Statement by H.E. Ambassador HU Xiaodi, Head of the Chinese Delegation, at the Twelfth Session of the Group of Governmental Experts of the States Parties to The Convention on Certain Conventional Weapons
(Geneva, 14 December 2005)
The Chinese delegation welcomes you and the two Coordinators to continue to preside over this session of the Meeting of the Group of Governmental Experts (GGE).
This is the last session of the Meeting of the GGE for this year. The meeting is not long but our mission is not easy. We have to work on substantive issues on the one hand, and to review our previous work and make plans for the future on the other hand.
This year, the GGE has conducted intensive work on the issue of mines other than anti-personnel mines (MOTAPM). So far, we have achieved certain common understandings on a number of issues. Quite mature elements have been worked out on such issues as restrictions on the irresponsible use, protection of civilians, mine risk education, sensitive fuses, transparence and confidence-building measures, cooperation and assistance. We cannot deny the fact that there are still different views on such key issues as detectability, self-destruction, self-neutralization, self-deactivation, perimeter-marked area and transfers, the divergence on some of which are extremely big. However, it is encouraging to see that, instead of evading difficulties, all parties have conducted open, deep and constructive discussions.
This year, Ambassador Reimaa, the coordinator of MOTAPM issue, and his team have made great effort to push forward relevant discussions, which are particularly embodied in the latest version of Coordinator's Paper. To certain extent, the paper reflects the latest progress achieved in relevant discussions. It also shows that all parties should make further efforts to resolve the differences on such key issues as detectability, self-destruction, self-neutralization and self-deactivation.
As I mentioned at the previous session, we share a common objective in principle to seek an appropriate solution to the issue of MOTAPM. A good solution can only be achieved on a solid and broad basis. In other words, a realistic solution that can be universally implemented will not be possible unless we can make breakthroughs and reach consensus on the above-mentioned key issues.
The work of the GGE is now at a crucial stage. No progress will lead to retrogress. Over the past few years, the GGE has spent a lot of time in discussing various proposals. We have neither ignored nor negated these discussions. Actually, we have absorbed many useful ideas in the discussions through comparison and distinction.
Last August, China proposed a package solution on the issue of MOTAPM to provide a new way of thinking and to initiate a new phase of our work. This non-exclusive solution is aimed at seeking common ground while shelving differences. Our purpose is to solve problems instead of complicating them. We have fully considered the concerns of all parties and have no intention to undermine the interests of any other parties or bring troubles or difficulties to them.

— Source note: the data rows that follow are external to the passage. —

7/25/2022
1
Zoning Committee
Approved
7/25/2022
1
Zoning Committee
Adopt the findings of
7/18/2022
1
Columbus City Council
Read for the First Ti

We hope that parties concerned will adopt a more pragmatic attitude in considering the issue of MOTAPM, and conduct the work with greater flexibility. A solid basis for the work of next year can be prepared if progress be made on key issues in this session.
The Chinese delegation attaches importance to other issues including preventive technical measures for sub-munitions. We will, as always, cooperate with Ambassador Jayant Prasad, the Coordinator of ERW, and constructively participate in relevant discussions.

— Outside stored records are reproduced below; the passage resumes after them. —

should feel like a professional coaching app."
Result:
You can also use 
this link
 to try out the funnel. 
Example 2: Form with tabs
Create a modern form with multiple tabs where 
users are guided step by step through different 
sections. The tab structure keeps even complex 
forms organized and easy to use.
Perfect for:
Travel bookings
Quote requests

We are pleased to see that many countries have ratified the ERW Protocol. China values the important role of the Protocol in addressing the humanitarian problems caused by explosive remnants of war, and is ready to cooperate with all parties to promote its early entry-into-force. The Chinese Government is actively preparing for the ratification of the Protocol. Relevant departments have made great efforts in this regard. We believe that the ratification procedure will be accomplished in the near future.
Regarding the issue of compliance, we, together with a majority of delegations, support the South Africa's proposal to extend the compliance mechanism, namely, the mechanism of consultations, clarification and cooperation, in the Amended Protocol II to the whole Convention. Due to the features of the CCW and the complexity and sensitivity of the issue of compliance, we believe that the South Africa's proposal is realistic and feasible. We hope that consensus will be achieved on the basis of South Africa's proposal at an early date.Thank you, Mr. Chairman.